The original interview was headlined “Cameron renounced leadership when it was most needed”.

The headline of the online version was: “Roger Scruton: Camerons resignation was the death knell of the Conservative Party”.

It is highly unusual to release the transcript of a print interview but in the interests of transparency, we are happy to do so.

The full transcript of the conversation between George and Roger Scruton:

George Eaton: You are both a conservative and a supporter of Brexit. Whats your response to those who say that Brexit is an unconservative project? They say its utopian, its immoderate, and so on.

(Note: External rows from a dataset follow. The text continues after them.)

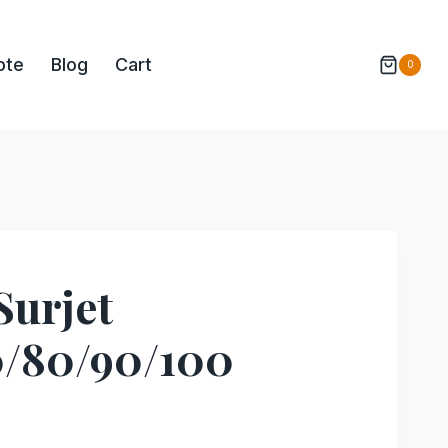
pte
Blog
Cart
0
Surjet
0/80/90/100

Roger Scruton: I never saw it as a project. I mean, the fact is we were given… Let me go back to the beginning. What I really think is that the then prime minister David Cameron should not have given us the chance of a referendum if he did not intend to go through with the result. I think that was a major constitutional betrayal and I think, I suspect that most people would feel that. And having got the wrong – the result he didnt want, he walked away at the very moment when the country needed leadership, not just leadership from a specific political party but from the prime minister who had initiated this. Given the right to – given the opportunity to vote, I voted for Brexit because Ive never approved really of the European Union, I never approved of it because of its attempts to confiscate national sovereignty in all the issues that matter. To me that is derogation from real politics. Thats not to say I dont see the absolute necessity of a trans-European system of co-operation. And I think everybody agrees with that. But I think it had the wrong form. And all attempts to reform it seem to get nowhere. So my view was that we should withdraw and then work for a new treaty, but it didnt turn out that way because the vote, the referendum, was not really respected by parliament and thats understandable because we dont have a direct democracy, we dont really believe in referenda in Britain. We assume that we have a representative democracy and that parliament will take decisions on our behalf. So that parliament, having been landed with a decision that it did not itself make, then decides to undo it, essentially, thats the situation were in. So where we are now is not a happy place. But it doesnt follow from that that it was – if Cameron had said, having received the vote, that, “OK, I understand what youre saying, Ill now lead you in the direction which I would not have chosen” there would have been a completely different scenario now. He might have had the courage to go for a no-deal Brexit, at least he would have been able to say, “I come to you, you Europeans with a particular decision that my people have made and I have no choice but to enact it.” And I think that something would have gone through, not necessarily a deal. I dont think you can have a deal with an institution that consists of 28 members. How can you get them all to agree to it? Thats my position, does that make it clear?

GE: Yes that makes sense. Obviously one of the great obstacles and leaving, to getting a deal, has been the Irish question, specifically the Irish border. Whats your view on how that could have been resolved?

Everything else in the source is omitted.